TASK INSTRUCTIONS.
Restate the records below word for word, and omit the images they hold.

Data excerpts
● ● ● ● ● ● ●

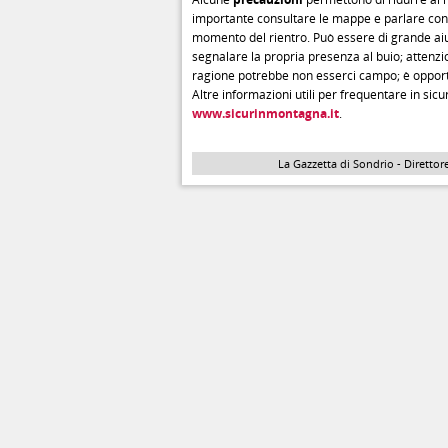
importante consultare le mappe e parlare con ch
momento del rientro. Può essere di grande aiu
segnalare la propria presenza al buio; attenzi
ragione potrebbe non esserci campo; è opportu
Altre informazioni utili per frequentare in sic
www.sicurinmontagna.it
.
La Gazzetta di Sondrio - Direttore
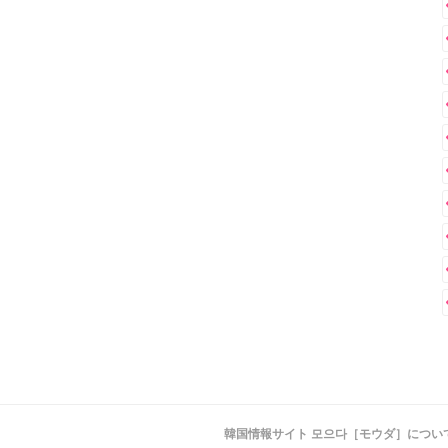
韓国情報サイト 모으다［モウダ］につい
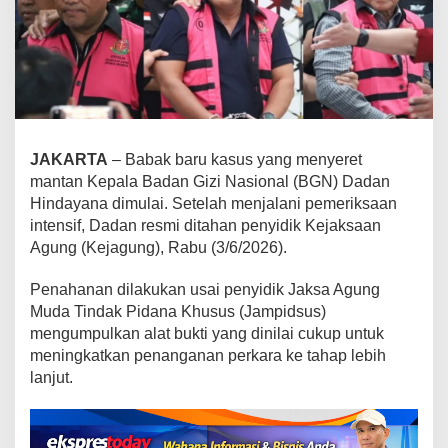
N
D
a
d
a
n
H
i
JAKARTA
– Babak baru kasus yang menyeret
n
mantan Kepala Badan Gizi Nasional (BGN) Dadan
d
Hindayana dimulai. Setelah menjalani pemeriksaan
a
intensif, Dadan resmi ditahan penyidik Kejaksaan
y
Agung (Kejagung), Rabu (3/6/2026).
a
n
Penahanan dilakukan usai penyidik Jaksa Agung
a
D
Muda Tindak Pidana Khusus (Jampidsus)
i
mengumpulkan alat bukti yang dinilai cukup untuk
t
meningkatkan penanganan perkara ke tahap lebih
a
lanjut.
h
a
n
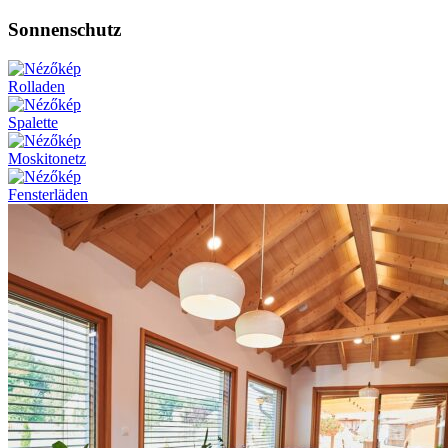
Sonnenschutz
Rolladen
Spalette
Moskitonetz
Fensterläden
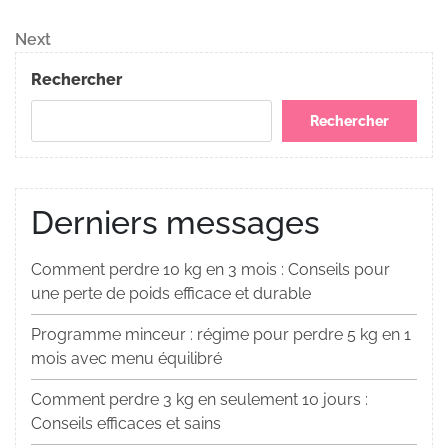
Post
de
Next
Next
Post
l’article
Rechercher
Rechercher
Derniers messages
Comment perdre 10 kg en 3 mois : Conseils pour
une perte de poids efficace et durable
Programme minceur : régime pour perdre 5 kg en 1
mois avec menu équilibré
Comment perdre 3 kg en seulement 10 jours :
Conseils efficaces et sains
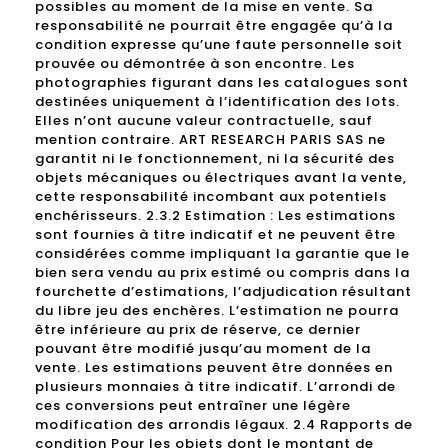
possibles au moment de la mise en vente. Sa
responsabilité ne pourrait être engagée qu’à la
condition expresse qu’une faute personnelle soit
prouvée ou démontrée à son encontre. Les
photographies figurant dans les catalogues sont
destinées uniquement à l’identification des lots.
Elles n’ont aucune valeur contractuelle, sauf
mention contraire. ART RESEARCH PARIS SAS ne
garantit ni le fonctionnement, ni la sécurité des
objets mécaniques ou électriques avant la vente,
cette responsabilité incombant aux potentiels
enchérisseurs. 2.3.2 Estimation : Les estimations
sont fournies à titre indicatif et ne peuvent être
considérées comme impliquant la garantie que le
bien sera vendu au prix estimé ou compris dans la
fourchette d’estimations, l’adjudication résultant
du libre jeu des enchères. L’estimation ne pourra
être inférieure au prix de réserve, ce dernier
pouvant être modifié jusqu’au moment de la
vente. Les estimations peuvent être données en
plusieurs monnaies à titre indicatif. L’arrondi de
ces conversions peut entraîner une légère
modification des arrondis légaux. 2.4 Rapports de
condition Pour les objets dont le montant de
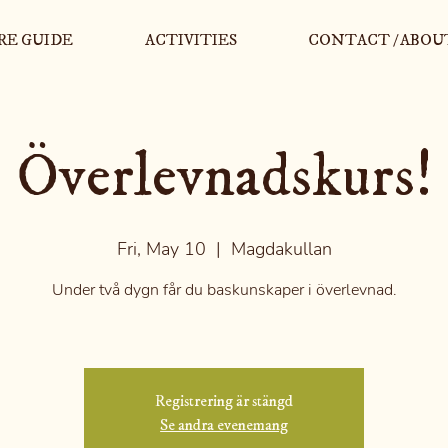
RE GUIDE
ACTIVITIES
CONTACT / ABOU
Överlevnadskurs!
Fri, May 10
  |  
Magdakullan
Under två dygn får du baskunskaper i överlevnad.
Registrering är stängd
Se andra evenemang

● ● ● ● ● ● ●

WRITTEN ANSWER.
importante consultare le mappe e parlare con ch
momento del rientro. Può essere di grande aiu
segnalare la propria presenza al buio; attenzi
ragione potrebbe non esserci campo; è opportu
Altre informazioni utili per frequentare in sic
www.sicurinmontagna.it
.
La Gazzetta di Sondrio - Direttore
韓国情報サイト 모으다［モウダ］につい
N
D
a
d
a
n
H
i
JAKARTA
– Babak baru kasus yang menyeret
n
mantan Kepala Badan Gizi Nasional (BGN) Dadan
d
Hindayana dimulai. Setelah menjalani pemeriksaan
a
intensif, Dadan resmi ditahan penyidik Kejaksaan
y
Agung (Kejagung), Rabu (3/6/2026).
a
n
Penahanan dilakukan usai penyidik Jaksa Agung
a
D
Muda Tindak Pidana Khusus (Jampidsus)
i
mengumpulkan alat bukti yang dinilai cukup untuk
t
meningkatkan penanganan perkara ke tahap lebih
a
lanjut.
h
a
n
Sonnenschutz
Rolladen
Spalette
Moskitonetz
Fensterläden
Post
de
Next
Next
Post
l’article
Rechercher
Rechercher
Derniers messages
Comment perdre 10 kg en 3 mois : Conseils pour
une perte de poids efficace et durable
Programme minceur : régime pour perdre 5 kg en 1
mois avec menu équilibré
Comment perdre 3 kg en seulement 10 jours :
Conseils efficaces et sains
possibles au moment de la mise en vente. Sa
responsabilité ne pourrait être engagée qu’à la
condition expresse qu’une faute personnelle soit
prouvée ou démontrée à son encontre. Les
photographies figurant dans les catalogues sont
destinées uniquement à l’identification des lots.
Elles n’ont aucune valeur contractuelle, sauf
mention contraire. ART RESEARCH PARIS SAS ne
garantit ni le fonctionnement, ni la sécurité des
objets mécaniques ou électriques avant la vente,
cette responsabilité incombant aux potentiels
enchérisseurs. 2.3.2 Estimation : Les estimations
sont fournies à titre indicatif et ne peuvent être
considérées comme impliquant la garantie que le
bien sera vendu au prix estimé ou compris dans la
fourchette d’estimations, l’adjudication résultant
du libre jeu des enchères. L’estimation ne pourra
être inférieure au prix de réserve, ce dernier
pouvant être modifié jusqu’au moment de la
vente. Les estimations peuvent être données en
plusieurs monnaies à titre indicatif. L’arrondi de
ces conversions peut entraîner une légère
modification des arrondis légaux. 2.4 Rapports de
condition Pour les objets dont le montant de
RE GUIDE
ACTIVITIES
CONTACT / ABOU
Överlevnadskurs!
Fri, May 10
  |  
Magdakullan
Under två dygn får du baskunskaper i överlevnad.
Registrering är stängd
Se andra evenemang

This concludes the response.